In the greater Orlando area, there are a handful of mudding spots UCF students where students can romp around in the mud to their heart's content. One mud hole, aptly named 520, is just off Colonial Drive and 520, roughly about 20 minutes from UCF where Colonial and 520 separate. Another spot is the Swamp Ghost mud hole on International Drive by Sea World.
At local mudholes, at least 50 people can be seen romping around at one time, said Chelsea Jankowski, a junior hospitality major who goes mudding two to three times per week. At larger events, that number jumps to 35,000 and above.

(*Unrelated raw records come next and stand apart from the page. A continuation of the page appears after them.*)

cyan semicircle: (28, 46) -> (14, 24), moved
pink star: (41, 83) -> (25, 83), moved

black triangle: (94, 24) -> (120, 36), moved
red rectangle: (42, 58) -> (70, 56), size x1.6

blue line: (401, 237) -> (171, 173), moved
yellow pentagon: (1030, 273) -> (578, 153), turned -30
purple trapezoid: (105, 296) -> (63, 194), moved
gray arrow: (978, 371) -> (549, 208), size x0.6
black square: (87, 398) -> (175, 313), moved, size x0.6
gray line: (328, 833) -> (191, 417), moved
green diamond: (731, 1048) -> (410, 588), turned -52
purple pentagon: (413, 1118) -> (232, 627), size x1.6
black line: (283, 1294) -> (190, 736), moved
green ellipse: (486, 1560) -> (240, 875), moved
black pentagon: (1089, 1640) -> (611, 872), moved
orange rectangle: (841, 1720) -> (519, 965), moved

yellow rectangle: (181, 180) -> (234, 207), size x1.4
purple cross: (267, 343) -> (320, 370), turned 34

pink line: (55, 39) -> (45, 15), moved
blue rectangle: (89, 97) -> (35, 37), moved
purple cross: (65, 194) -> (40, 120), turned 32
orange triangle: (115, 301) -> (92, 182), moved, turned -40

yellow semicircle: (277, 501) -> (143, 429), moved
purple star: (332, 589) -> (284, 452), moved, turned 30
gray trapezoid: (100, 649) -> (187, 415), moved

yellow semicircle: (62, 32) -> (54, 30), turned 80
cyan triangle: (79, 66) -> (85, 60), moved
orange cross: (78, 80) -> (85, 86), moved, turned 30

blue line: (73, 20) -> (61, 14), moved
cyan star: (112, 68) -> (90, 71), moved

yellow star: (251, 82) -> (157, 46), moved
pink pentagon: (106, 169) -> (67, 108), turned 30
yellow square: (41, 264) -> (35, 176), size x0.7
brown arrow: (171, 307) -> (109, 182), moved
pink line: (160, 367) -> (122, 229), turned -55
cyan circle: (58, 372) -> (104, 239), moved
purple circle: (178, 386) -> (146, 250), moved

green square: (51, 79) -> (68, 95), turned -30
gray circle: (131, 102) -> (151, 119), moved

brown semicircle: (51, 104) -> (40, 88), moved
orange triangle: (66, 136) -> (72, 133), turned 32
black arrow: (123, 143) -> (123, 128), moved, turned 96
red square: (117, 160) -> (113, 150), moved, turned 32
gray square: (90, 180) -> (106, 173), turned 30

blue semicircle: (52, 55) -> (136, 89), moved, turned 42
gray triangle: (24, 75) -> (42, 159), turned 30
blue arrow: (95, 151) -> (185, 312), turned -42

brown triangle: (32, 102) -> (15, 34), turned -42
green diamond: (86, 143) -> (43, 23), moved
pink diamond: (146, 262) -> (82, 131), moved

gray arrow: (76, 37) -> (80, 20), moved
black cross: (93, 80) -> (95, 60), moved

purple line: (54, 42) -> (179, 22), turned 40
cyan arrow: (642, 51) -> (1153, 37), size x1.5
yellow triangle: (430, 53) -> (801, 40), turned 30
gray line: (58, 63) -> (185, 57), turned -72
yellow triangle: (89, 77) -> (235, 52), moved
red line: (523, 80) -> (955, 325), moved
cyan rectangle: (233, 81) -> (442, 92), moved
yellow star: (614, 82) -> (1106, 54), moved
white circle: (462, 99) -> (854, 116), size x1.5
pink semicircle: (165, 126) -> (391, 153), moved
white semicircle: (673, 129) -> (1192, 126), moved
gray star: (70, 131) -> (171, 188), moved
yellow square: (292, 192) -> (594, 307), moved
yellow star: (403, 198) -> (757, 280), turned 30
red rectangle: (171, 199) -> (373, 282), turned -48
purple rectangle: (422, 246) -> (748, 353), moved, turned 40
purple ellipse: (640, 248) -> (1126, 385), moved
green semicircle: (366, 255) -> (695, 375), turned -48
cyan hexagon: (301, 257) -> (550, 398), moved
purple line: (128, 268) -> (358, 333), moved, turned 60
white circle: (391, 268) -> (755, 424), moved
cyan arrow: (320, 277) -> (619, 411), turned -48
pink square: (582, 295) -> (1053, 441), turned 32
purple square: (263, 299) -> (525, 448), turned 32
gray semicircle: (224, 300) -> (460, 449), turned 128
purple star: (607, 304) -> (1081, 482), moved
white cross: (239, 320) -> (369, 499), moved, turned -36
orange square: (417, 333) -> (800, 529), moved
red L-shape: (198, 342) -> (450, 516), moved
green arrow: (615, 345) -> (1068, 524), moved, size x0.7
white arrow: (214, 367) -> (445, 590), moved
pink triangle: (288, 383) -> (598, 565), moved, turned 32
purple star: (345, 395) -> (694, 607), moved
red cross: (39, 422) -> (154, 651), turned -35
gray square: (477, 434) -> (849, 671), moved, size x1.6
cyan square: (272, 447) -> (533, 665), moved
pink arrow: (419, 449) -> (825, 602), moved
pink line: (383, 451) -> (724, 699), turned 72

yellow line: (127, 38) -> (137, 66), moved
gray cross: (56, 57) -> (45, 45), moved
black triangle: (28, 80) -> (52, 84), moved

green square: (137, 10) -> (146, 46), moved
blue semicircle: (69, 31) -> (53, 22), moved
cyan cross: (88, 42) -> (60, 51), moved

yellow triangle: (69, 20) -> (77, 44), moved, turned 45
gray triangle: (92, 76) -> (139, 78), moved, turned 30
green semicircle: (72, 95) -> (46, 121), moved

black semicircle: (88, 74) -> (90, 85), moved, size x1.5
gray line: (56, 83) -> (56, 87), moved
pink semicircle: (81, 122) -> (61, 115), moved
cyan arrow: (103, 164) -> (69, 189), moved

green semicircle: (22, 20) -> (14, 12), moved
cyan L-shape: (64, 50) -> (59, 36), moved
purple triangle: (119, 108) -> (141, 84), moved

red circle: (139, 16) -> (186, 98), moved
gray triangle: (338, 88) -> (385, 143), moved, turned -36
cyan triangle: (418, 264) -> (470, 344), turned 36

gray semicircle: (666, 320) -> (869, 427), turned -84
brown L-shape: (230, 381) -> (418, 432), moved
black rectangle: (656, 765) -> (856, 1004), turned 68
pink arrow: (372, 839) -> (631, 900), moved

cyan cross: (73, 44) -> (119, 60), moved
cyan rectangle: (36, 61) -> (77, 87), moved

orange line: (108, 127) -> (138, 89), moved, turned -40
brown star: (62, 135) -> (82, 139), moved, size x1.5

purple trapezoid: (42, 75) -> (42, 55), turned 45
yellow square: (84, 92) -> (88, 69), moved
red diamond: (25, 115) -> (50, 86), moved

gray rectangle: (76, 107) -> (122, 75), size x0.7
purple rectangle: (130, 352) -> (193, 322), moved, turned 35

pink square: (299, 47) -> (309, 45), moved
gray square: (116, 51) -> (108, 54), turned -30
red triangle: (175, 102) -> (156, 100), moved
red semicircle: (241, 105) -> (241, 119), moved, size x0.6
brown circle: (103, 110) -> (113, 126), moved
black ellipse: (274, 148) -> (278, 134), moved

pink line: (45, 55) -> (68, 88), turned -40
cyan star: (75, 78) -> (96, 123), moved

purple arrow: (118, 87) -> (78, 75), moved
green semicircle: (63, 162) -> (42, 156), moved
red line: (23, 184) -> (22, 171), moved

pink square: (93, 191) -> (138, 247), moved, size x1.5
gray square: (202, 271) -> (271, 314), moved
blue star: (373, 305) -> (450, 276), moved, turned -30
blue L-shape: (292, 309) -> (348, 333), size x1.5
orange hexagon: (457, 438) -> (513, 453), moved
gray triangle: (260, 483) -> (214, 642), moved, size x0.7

Jankowski has been to mud holes and major events alike, though she has been mudding with her family since she was young.
Mudding itself is essentially driving souped-up trucks, typically four wheelers or customized trucks, in and out of mud holes to see who can go through without getting stuck.
But don't try taking your sedan in the mud holes, she said. To survive the mud holes, you'll need a truck or a four-wheeler with dozens of modifications; large wheels, lift kits, off-road bumpers and wenches, to name a few.
Even more important than having the right equipment, she said going with the right group is crucial.
"If you want to get into it, get with the right people and go with them and see where they go," Jankowski said. "Once you have your friends you can go with, you can go with them every week."
One of these friends who she has found is Christina Thiebauth, a junior psychology major, who, like Jankowski, started mudding at a young age.
Thiebauth's first mudding experience — at the tender age of 10 — was a family affair, surrounded by cousins, aunts and uncles.
Thiebauth typically goes every weekend, with two or three people piled in a truck and anywhere from five to 50 people meeting out at the mud holes.
With all those people, she said "being able to hang out, drink and get [muddy] with all my friends" is the best part about mudding.
But don't just choose anyone to go with, Thiebauth said. Her biggest advice for would-be mudders is to find experienced people to go with so they can show you the ropes and will be as safe as possible.
But in and of itself mudding can be a huge adrenaline rush. But quite consequently, it also has a relaxing nature to it. Without a crowd and just among friends, Jankowski said she is able to let loose and not worry about anything but making it through the mud hole.
But at major mudding events that draw thousands of attendees, crowds are a given. One such event is the new Triple Canopy Ranch event in Lake Wales, roughly an hour and 40 minutes from the UCF campus. A much larger event, however, is a bit further away from campus in Punta Gorda.
For those willing to travel the two hours and 40 minutes to the mud hole, you'll see tens of thousands of people, Jankowski said, all ready to romp and ride around on the trails and mud holes.
At these events, trucks with enormous wheels, some larger than 64 inches, compete to make it the farthest through massive mud holes.
But mudding isn't just about getting dirty for the sake of it. Through mudding, Jankowski said she's learned about trust and teamwork, especially when it comes to towing trucks when they inevitably get stuck in the mud.
With wenches, a mudder can pull themselves out if they hitch a hook to a stable structure, such as a tree. But if a wench isn't at the ready, mudders must utilize their peers trucks to escape mudholes, typically by tying one truck to another for the free truck to pull the trapped one out of the hole.
"[I] have to trust someone if I'm going to hook my truck to another person's vehicle and potentially break something," Jankowski said. "If you don't trust someone, do you really want them towing your vehicle out of a big mud pit?"